Teck is a low-cost producer in the steel-making coal, copper, and zinc markets. This has allowed the company to generate operating profits despite the brutal conditions in the market.
In fact, the company squeezed out a Q3 2015 profit of $29 million, or $0.05 per share.
The coal operation saw its average realized price drop by 20% to US$88 per tonne compared with the third quarter last year, but lower production costs and a weaker Canadian dollar helped boost gross profit in the segment from $10 million in Q3 2014 to $27 million in the latest report.
The copper division really took a hit as prices for the base metal have completely fallen out of bed. Teck’s average realized copper price in Q3 2015 was US$2.39 per pound, down from US$3.17 per pound a year earlier. Gross profit dropped by more than 50% to $82 million.
Zinc delivered gross profit of $231 million, about in line with the results of the third quarter of 2014.
Teck holds a 20% stake in the massive Fort Hills oil sands development. That situation has put severe pressure on the balance sheet in recent years because Teck is obligated to cough up its share of the construction costs.
When oil prices were trading at $100 per barrel, everyone thought Fort Hills was a great idea. Now, some analysts question the wisdom of completing the project.

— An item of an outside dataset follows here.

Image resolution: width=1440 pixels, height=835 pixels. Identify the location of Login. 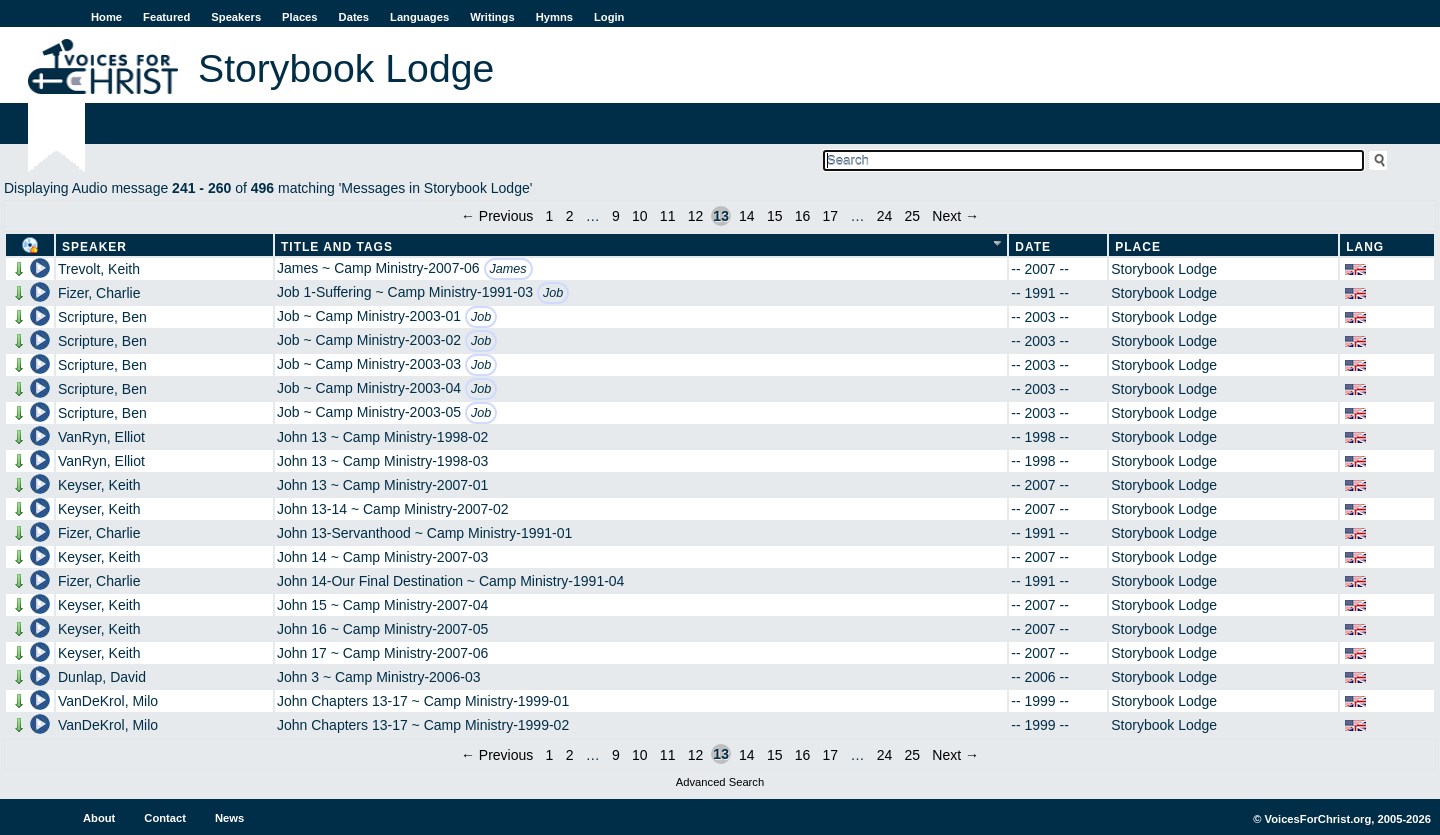 (609, 17).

For the moment, Teck is determined to see the project through and says it can pay the $1.5 billion it needs to contribute over the next two years to get Fort Hills completed.
Production is expected to begin by 2018 and Teck’s share at full capacity will be about 36,000 barrels per day.
Teck finished Q3 2015 with $1.8 billion in cash, so it looks like the company has the funds needed to meet its Fort Hills obligations. The company has $8.2 billion in long-term debt, but none is due before 2017 and the weighted average maturity is 14.5 years.
The company can meet its payments and has $5.8 billion in available credit lines to help it navigate the slowdown and get Fort Hills completed.
Should you buy?
Teck is a risky bet. If commodity prices have bottomed, the stock is probably a good buy at the current price, but that is a gutsy call to make right now given the outlook for the Chinese economy and oil prices.
If you have a contrarian investing style, it might be worth taking a small position. Otherwise, you should look for other places to put your money.